Hambruna de 1930-1933 en las estepas. Nunca se lo pregunté a Yefim. Creo
que él y su familia fueron forzados a trasladarse allí desde Bielorrusia poco
antes de la guerra, a la hermosa, así sea ilusoriamente, Pavlodar, tierra de
huertos de manzana. Prometí a Yefim ir con él allí un día. Recuerdo su alegría
cuando llegó a Denver su esposa, ingeniero de profesión, que luego de unos
meses lo abandonó y retornó a su ciudad. Yefim no vivía en las mejores
condiciones en la Pequeña Rusia, barrio denverita. Con presupuesto limitado
poco podía ofrecer a la mujer. Sobre todo si ella poseía en la estepa, que
retuvo a Trotsky y a Dostoievski, un patio con árboles frutales y vecinos con
quienes chismear. Estados Unidos es lugar difícil. La gente vive aislada. Las
minorías sobreviven y progresan porque no se desvinculan de sus tradiciones
familiares. Muchos retornan, como yo. El norteamericano común, el que
masivamente votó por el delincuente Trump, vive martirizado por la precariedad
de su existencia, la droga, el alcohol, soledad y falta de afecto. Armas de
fuego alrededor, como quizá única salida a sus frustraciones. Vivir en miedo,
además, miedo del otro, la muerte y las enfermedades. Carente de estructura que
le permita continuar sin enloquecer. Sugiero ver el filme Fray (Geoff Ryan, 2014).
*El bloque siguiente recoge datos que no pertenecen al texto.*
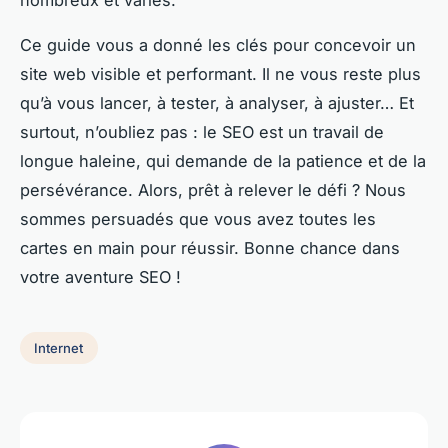
nombreux et variés.
Ce guide vous a donné les clés pour concevoir un
site web visible et performant. Il ne vous reste plus
qu’à vous lancer, à tester, à analyser, à ajuster… Et
surtout, n’oubliez pas : le SEO est un travail de
longue haleine, qui demande de la patience et de la
persévérance. Alors, prêt à relever le défi ? Nous
sommes persuadés que vous avez toutes les
cartes en main pour réussir. Bonne chance dans
votre aventure SEO !
Internet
No le pregunté a mi amigo Yefim Schleyfer acerca del hambre. Él y su
hermano fueron dirigentes comunistas en los años 60, seguramente con privilegios
que les permitían vivir mejor. De ascendencia judía, no había olvidado su
yiddish aunque no lo hablaba con nadie. Ruso, muy pocos kazajos en Colorado
entonces. Como varios otros se desvaneció. Mi esposa lo encontró en un
supermercado y lo abrazó. No recordaba quién era ella y ni intentó comunicarse
en inglés. Lo arrebató el tiempo, el viejo de los días que da la impresión de
ser Zeus, regidor de destinos.
La bella Daniela me cuenta que en Viena, en el museo Albertina, hay una
exhibición de Chagall. Nuestro Chagall, le digo, y anota una risa mientras
envía dos cuadros del pintor. Una mujer de blusa y medias rojas, brazos echados
detrás de la cabeza, ojos que se cruzan con los de un chivo verde, un pez con
aleta que parece mano y creo una luna con pretensiones de sol. El segundo, la
figura central de un gallo rojo, la usual pareja en matrimonio, el chivo azul
violeta, Vitebsk detrás y la media luna como garfio encendido. ¿Nosotros?,
pregunto. Por supuesto, nosotros, en la boda sideral de lo onírico, cabellos
carmesíes sobre la funda de la almohada, lluvia leve a modo de sutil piano
crepuscular.
Llueve este tres de enero del año veinticinco. He abierto todas las
ventanas y una ventisca fría limpia el aire interior. Humea el café
instantáneo, extiendo mantequilla sobre el pan tortilla. Visto un chaleco de
lana, negro con hombreras de cuero claro. El Ejército Rojo decomisa el grano,
mata a los animales, les enseñaremos a amar a la Unión Soviética y al profeta
Stalin. Millones de muertos, como en Ucrania o en regiones del Volga. Más de
cien años después el mundo sigue siendo festín de oligarcas. Y la recua marcha
al arbitrio de ilusiones. Llueve, fresca brisa. Chove.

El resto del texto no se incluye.